Amazon Aurora PostgreSQL parameters, Part 1: Memory and query plan management

Organizations today have a strategy to migrate from traditional databases and as they plan their migration, they don’t want to compromise on performance, availability, and security features. Amazon Aurora is a cloud native relational database service that combines the speed and availability of high-end commercial databases with the simplicity and cost-effectiveness of open source databases. The PostgreSQL-compatible edition of Aurora delivers up to 3X the throughput of standard PostgreSQL running on the same hardware, enabling existing PostgreSQL applications and tools to run without requiring modification. The combination of PostgreSQL compatibility with Aurora enterprise database capabilities provides an ideal target for commercial database migrations.

Amazon Aurora PostgreSQL-Compatible Edition has enhancements at the engine level, which improves the performance for high concurrent OLTP workload, and also helps bridge the feature gap between commercial engines and open-source engines. While the default parameter settings for Aurora PostgreSQL are good for most of the workloads, customers who migrate their workloads from commercial engines may need to tune some of the parameters according to performance and other non-functional requirements. Even workloads which are migrated from PostgreSQL to Aurora PostgreSQL may need to relook at some of the parameter settings because of architectural differences and engine level optimizations.

In this four part series, we explain parameters specific to Aurora PostgreSQL. We also delve into certain PostgreSQL database parameters that apply to Aurora PostgreSQL, how they behave differently, and how to set these parameters to leverage or control additional features in Aurora PostgreSQL.

In this first post, we cover parameters that can be useful to tune the memory utilization of Aurora PostgreSQL. We also cover parameters that help control the behavior of the Query Plan Management (QPM) feature of Aurora PostgreSQL. In part two, we will cover parameters related to replication, security, and logging. We will cover Aurora PostgreSQL optimizer parameters in part three which can improve performance of queries. In part four, we will cover parameters which can align Aurora PostgreSQL closer to American National Standards Institute (ANSI) standards and reduce the migration effort when migrating from commercial engines.

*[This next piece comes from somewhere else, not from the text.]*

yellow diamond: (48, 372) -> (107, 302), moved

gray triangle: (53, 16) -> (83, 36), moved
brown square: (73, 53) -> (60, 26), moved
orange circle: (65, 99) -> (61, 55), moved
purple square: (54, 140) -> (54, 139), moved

Memory and buffer related parameters

Although Aurora PostgreSQL has a similar shared memory architecture as PostgreSQL, there are some variations on how they apply. In this section, we cover two important shared memory parameters of PostgreSQL, shared_buffers and wal_buffers, and see how their interpretation changes in Aurora. We also discuss apg_ccm_enabled, which allows you to control behavior of an important Aurora feature: cluster cache management.

shared_buffers

In PostgreSQL, reads and writes are cached in a shared memory area referred to as shared buffers, and the size of this area is controlled by the shared_buffers parameter. Just like any other relational database, if PostgreSQL needs to read a page, it first caches that page in shared buffers before returning it to the client. Subsequent queries that need to refer to the same page just get it from the shared buffer. Similarly, for modification, the page isn’t immediately flushed to the disk. The writes are cached in the shared buffers (as dirty buffers) and then flushed upon the checkpoint. shared_buffers is used to designate the size of the shared memory area reserved by the postmaster for shared buffers.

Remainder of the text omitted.